Awards ceremonies that are only open to "minorities" do little else than highlight the differences between groups of people rather than to promote equality. Essentially, it is just making a big deal out of the fact you belong to a minority, rather than that you have actually achieved something.

We seem to produce an awful lot of rhetoric about "equal opportunities", but we don't seem to have found any other way of doing this apart from giving a little "extra help" to certain groups, at the expense of others. Perhaps one day society will move on and equality will manifest itself (because our attempts to create some sort of artificial equality don't seem to have been welcomed so warmly).

I actually find it rather condescending; it's like saying "you're not good enough to compete against the majority, so here is a special awards ceremony just for you so that you can be recognised too".
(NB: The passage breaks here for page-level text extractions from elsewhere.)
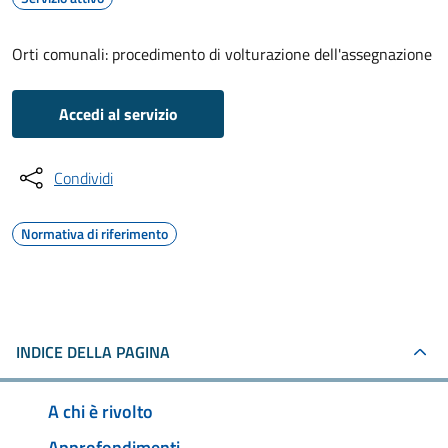
Orti comunali: procedimento di volturazione dell'assegnazione
Accedi al servizio
Condividi
Normativa di riferimento
INDICE DELLA PAGINA
A chi è rivolto
Approfondimenti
It's a little like the case (just to use one example) of people in the engineering community lamenting the lack of female engineers. You can make it as easy as you like to get women into the profession, but if girls don't gain an enthusiasm for the subject when they are young (or are not encouraged to pursue that route), then they will won't join, or will leave just as quickly as they were brought in. That is a problem with society, not with the recruitment policies, so it is unfair to look more favourably upon certain women in this case when the problem is more deep-rooted.
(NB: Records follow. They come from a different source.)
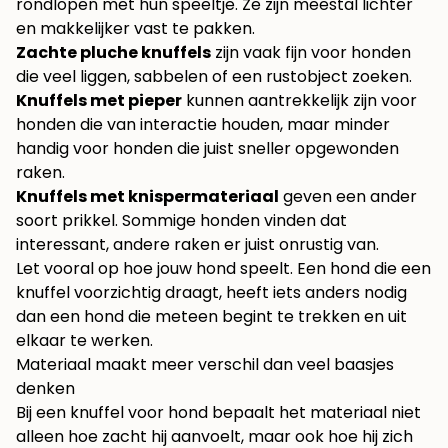
rondlopen met hun speeltje. Ze zijn meestal lichter
en makkelijker vast te pakken.
Zachte pluche knuffels
zijn vaak fijn voor honden
die veel liggen, sabbelen of een rustobject zoeken.
Knuffels met pieper
kunnen aantrekkelijk zijn voor
honden die van interactie houden, maar minder
handig voor honden die juist sneller opgewonden
raken.
Knuffels met knispermateriaal
geven een ander
soort prikkel. Sommige honden vinden dat
interessant, andere raken er juist onrustig van.
Let vooral op hoe jouw hond speelt. Een hond die een
knuffel voorzichtig draagt, heeft iets anders nodig
dan een hond die meteen begint te trekken en uit
elkaar te werken.
Materiaal maakt meer verschil dan veel baasjes
denken
Bij een knuffel voor hond bepaalt het materiaal niet
alleen hoe zacht hij aanvoelt, maar ook hoe hij zich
Maybe that is the problem: our methods of dealing with discrimination appear to (and in some cases, do) go too far because the solutions and their wider impact on society are not properly considered.

I don't think that there's much worry of the majority becoming so "discriminated against" that they actually become downtrodden and disadvantaged to any significant degree, but the PERCEPTION that they are getting a bad deal can be a dangerous thing - this only serves to fuel resentment and perpetuate ill-treatment of minorities: including many people that really are deserving of recognition for their own merits.